AI-Enabled Biochip Detects microRNA Biomarkers in Minutes
Posted on 17 Apr 2026
Detecting circulating microRNAs, small RNA molecules linked to diverse diseases, is technically challenging because they are scarce and often share similar sequences. Conventional workflows based on PCR can take hours and demand complex preparation, limiting throughput in clinical laboratories. Faster, multiplexed assays could strengthen biomarker measurement for oncology and other specialties. A new study shows that an artificial intelligence–enabled nanophotonic biochip can identify multiple microRNA targets in about 20 minutes.
Researchers at Nanyang Technological University (NTU Singapore), developed a biosensing platform that marries a specially designed nanophotonic chip with AI-automated image analysis.

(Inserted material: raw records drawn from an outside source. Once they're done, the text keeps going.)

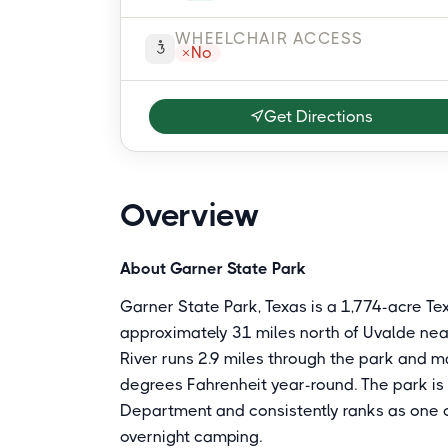
WHEELCHAIR ACCESS
No
Get Directions
Overview
About Garner State Park
Garner State Park, Texas is a 1,774-acre Tex
approximately 31 miles north of Uvalde nea
River runs 2.9 miles through the park and 
degrees Fahrenheit year-round. The park is
Department and consistently ranks as one o
overnight camping.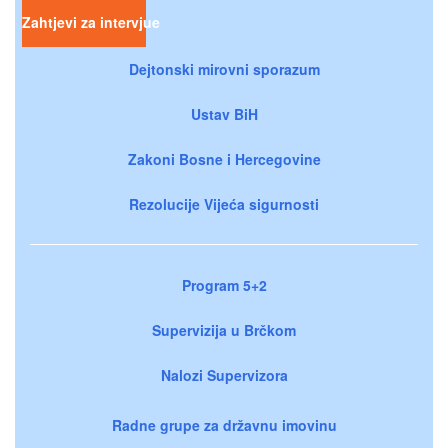
Zahtjevi za intervjue
Dejtonski mirovni sporazum
Ustav BiH
Zakoni Bosne i Hercegovine
Rezolucije Vijeća sigurnosti
Program 5+2
Supervizija u Brčkom
Nalozi Supervizora
Radne grupe za državnu imovinu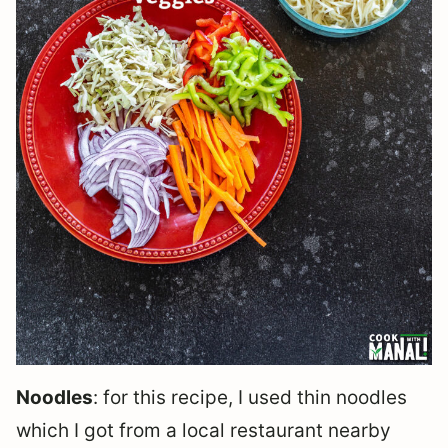
Noodles
: for this recipe, I used thin noodles
which I got from a local restaurant nearby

With a small drop of blood loaded into the chip, the system images thousands of microRNA signals in a single snapshot, enabling rapid, multiplex readouts. The work is published in Advanced Materials.

The platform’s core is a light-trapping “nanocavity,” a structure hundreds of times smaller than a human hair that reflects and amplifies fluorescence when a target microRNA binds to its matching probe. An automated imaging workflow captures signals in one shot. A deep-learning model known as Mask R-CNN then identifies and classifies fluorescent events by microRNA type, removing the need for manual counting and reducing operator error.
In testing, the system measured three microRNAs associated with non-small cell lung cancer—miR-191, miR-25, and miR-130a—from human lung cancer cell extracts without nucleic acid amplification or complex sample preparation. It also performed well when synthetic microRNAs were spiked into biological extracts, indicating robustness in more realistic matrices. Compared with polymerase chain reaction, the approach shortened analysis from hours to approximately 20 minutes.
According to the team, the platform detected targets at extremely low concentrations, down to a few molecules in a sample, and achieved more than 99% accuracy in identifying microRNAs across different test channels. The researchers built a compact prototype featuring a color camera to image the chip and a mobile phone application that uses AI algorithms to analyze microRNA signals and return rapid results.
“Our goal was to create a platform that can directly measure multiple microRNAs with very high sensitivity and at high throughput. By combining nanophotonic signal enhancement with AI-based image analysis, we were able to detect tiny amounts of RNA molecules across thousands of nanocavities within minutes,” said Bowen Fu, Ph.D. student at NTU’s Institute for Digital Molecular Analytics and Science (IDMxS).
"Our successful tests with lung cancer cells show that, with the right probes targeting different biomarkers, this technology could potentially be adapted for many other cancers and diseases, including cardiovascular and viral diseases," said NTU Associate Professor Chen Yu-Cheng, who led the study at the School of Electrical and Electronic Engineering.